Safe Coordination of Human-Robot Firefighting Teams
This addresses the safety and efficiency challenges for firefighters in wildfire scenarios, representing a novel method for a known bottleneck in human-robot collaboration.
The paper tackles the problem of coordinating human-robot teams in wildfire fighting by developing a model-predictive distributed control algorithm that estimates fire propagation dynamics, resulting in a probabilistic safety guarantee for humans and full fire coverage by UAVs.

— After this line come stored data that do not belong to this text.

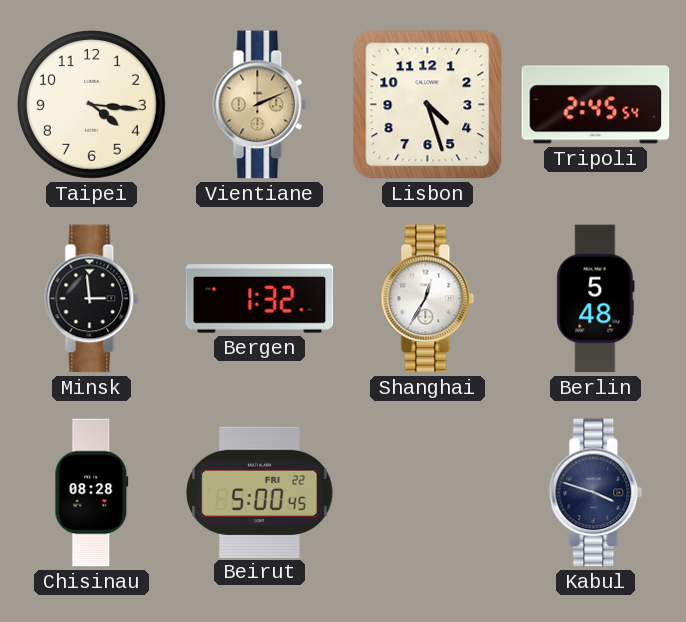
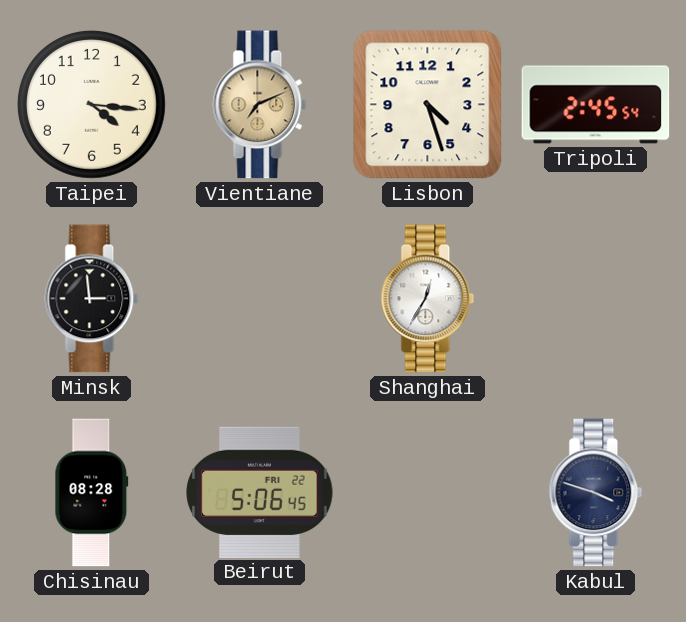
Vientiane: 2:11 -> 7:11
Bergen: 1:32 -> none
Berlin: 5:48 -> none
Beirut: 5:00 -> 5:06
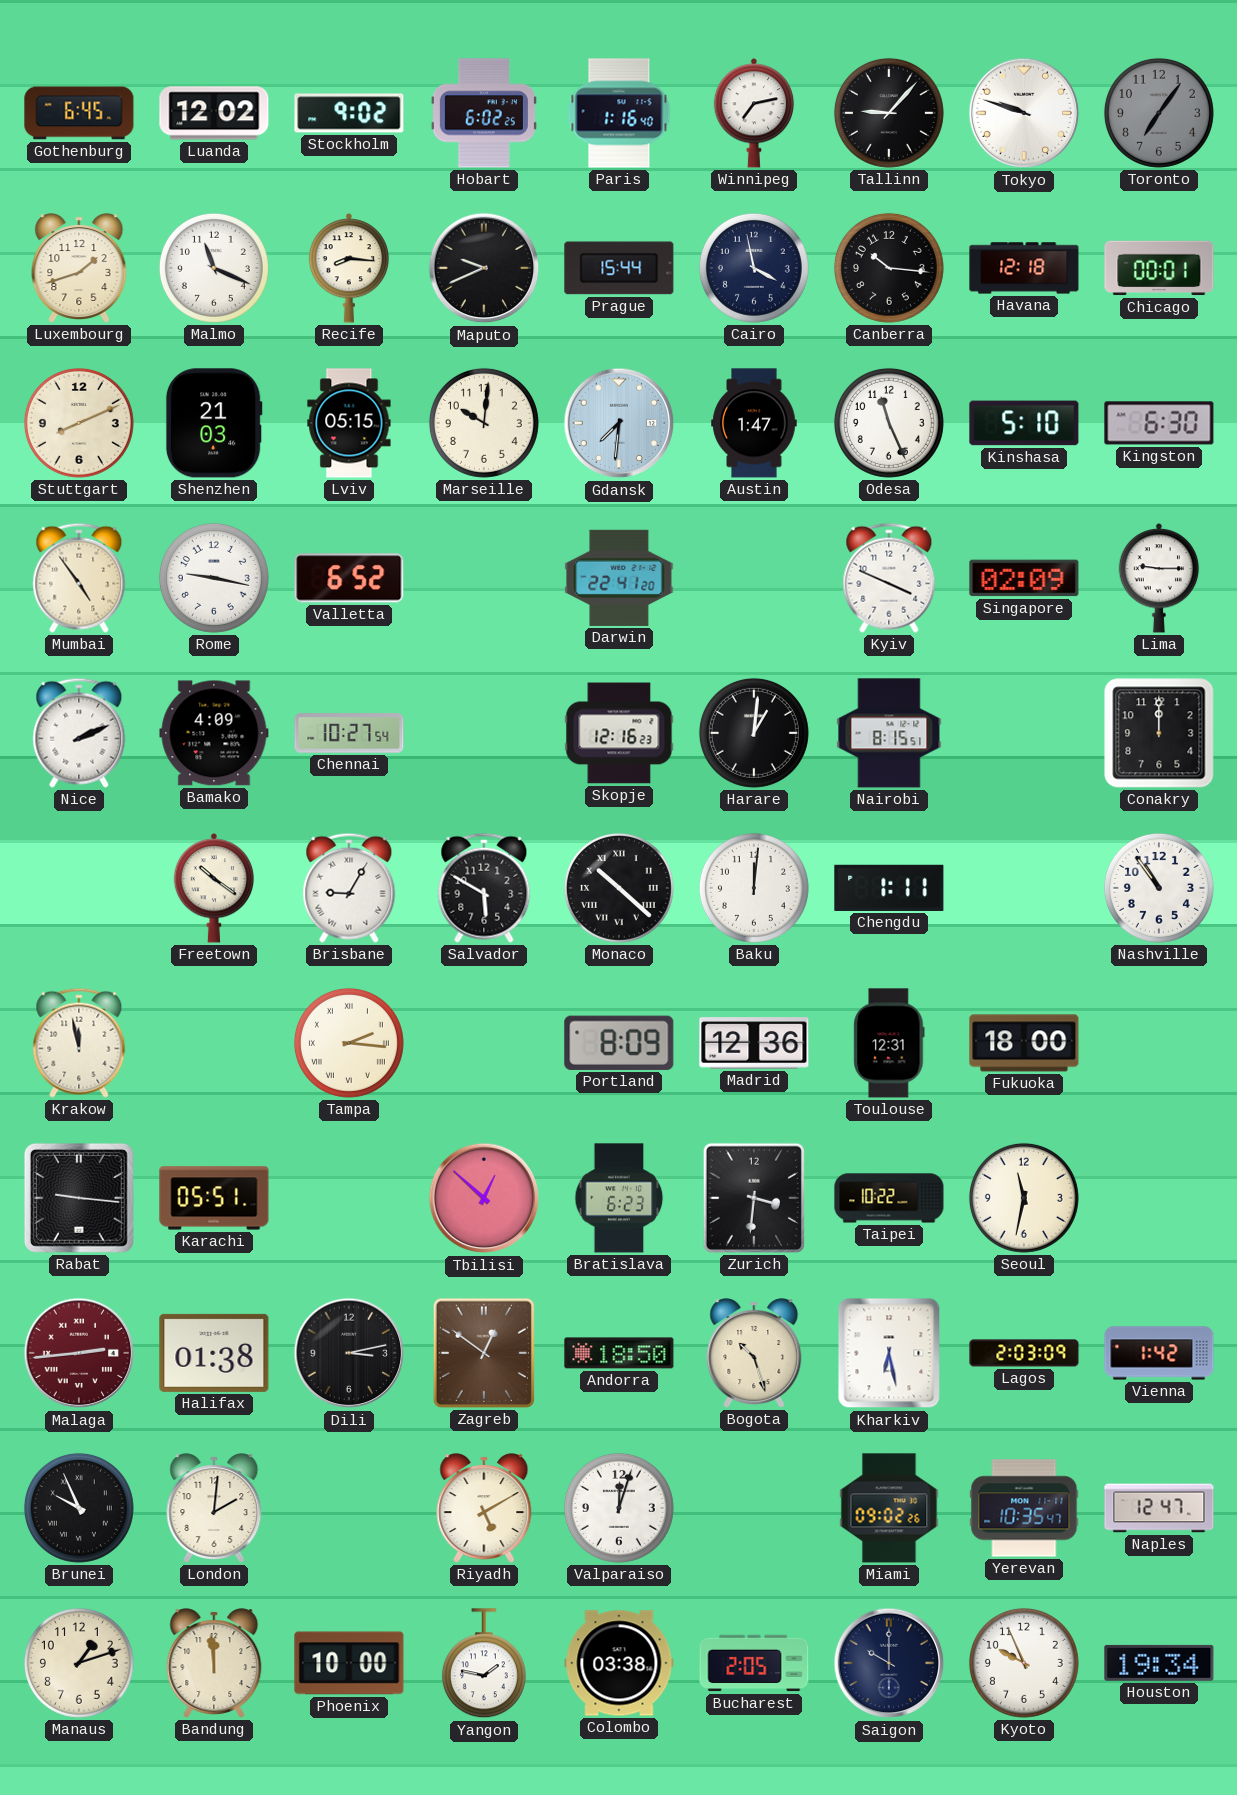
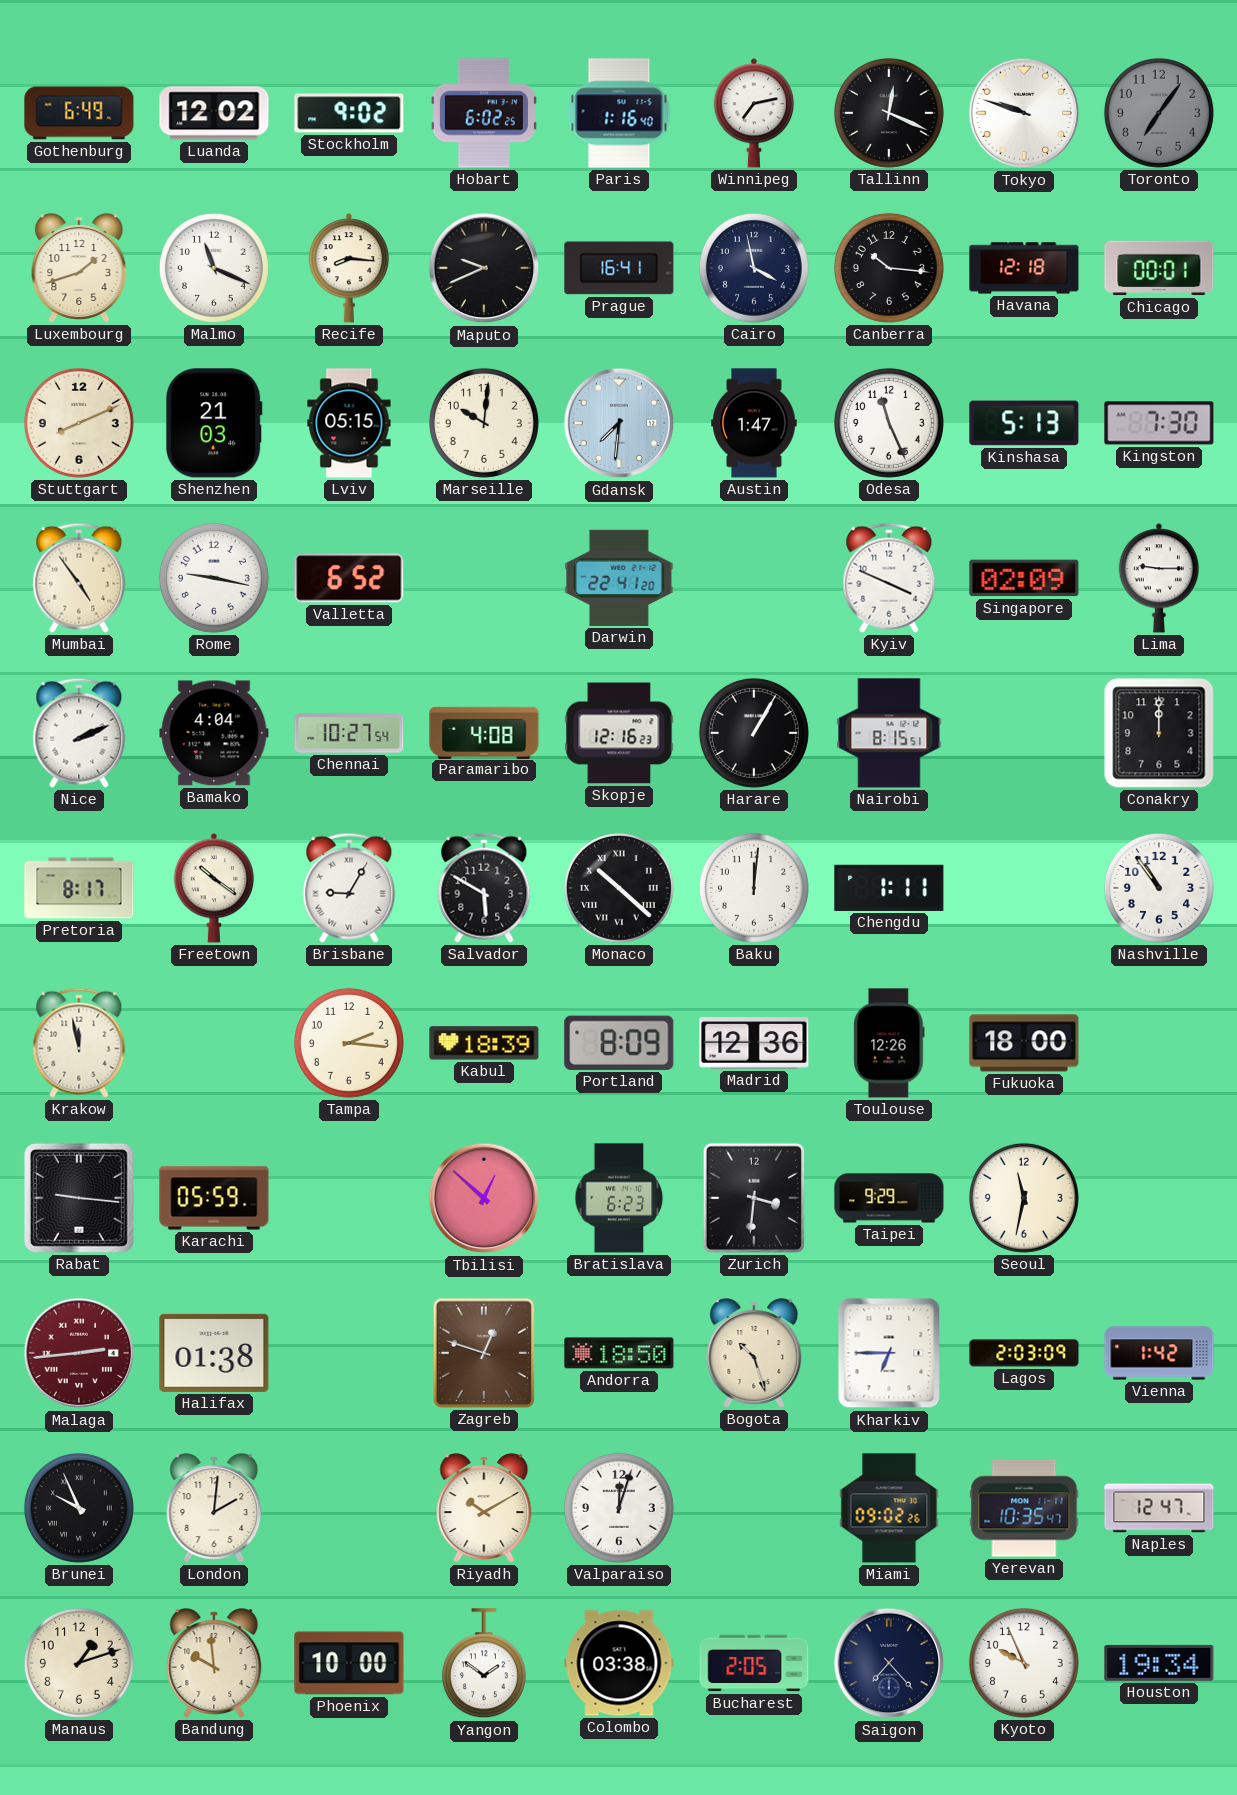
Gothenburg: 6:45 -> 6:49
Tallinn: 9:07 -> 12:19
Prague: 15:44 -> 16:41
Kinshasa: 5:10 -> 5:13
Kingston: 6:30 -> 7:30
Bamako: 4:09 -> 4:04
Paramaribo: none -> 4:08
Harare: 1:01 -> 1:05
Pretoria: none -> 8:17
Tampa numerals: Roman -> Arabic
Kabul: none -> 18:39
Toulouse: 12:31 -> 12:26
Karachi: 05:51 -> 05:59
Taipei: 10:22 -> 9:29
Dili: 3:13 -> none
Zagreb: 12:51 -> 12:48
Kharkiv: 6:28 -> 6:45
Riyadh: 5:10 -> 10:10
Bandung: 11:59 -> 9:59
Yangon: 1:47 -> 1:51
Saigon: 10:00 -> 7:23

Wildfires are destructive and inflict massive, irreversible harm to victims' lives and natural resources. Researchers have proposed commissioning unmanned aerial vehicles (UAVs) to provide firefighters with real-time tracking information; yet, these UAVs are not able to reason about a fire's track, including current location, measurement, and uncertainty, as well as propagation. We propose a model-predictive, probabilistically safe distributed control algorithm for human-robot collaboration in wildfire fighting. The proposed algorithm overcomes the limitations of prior work by explicitly estimating the latent fire propagation dynamics to enable intelligent, time-extended coordination of the UAVs in support of on-the-ground human firefighters. We derive a novel, analytical bound that enables UAVs to distribute their resources and provides a probabilistic guarantee of the humans' safety while preserving the UAVs' ability to cover an entire fire.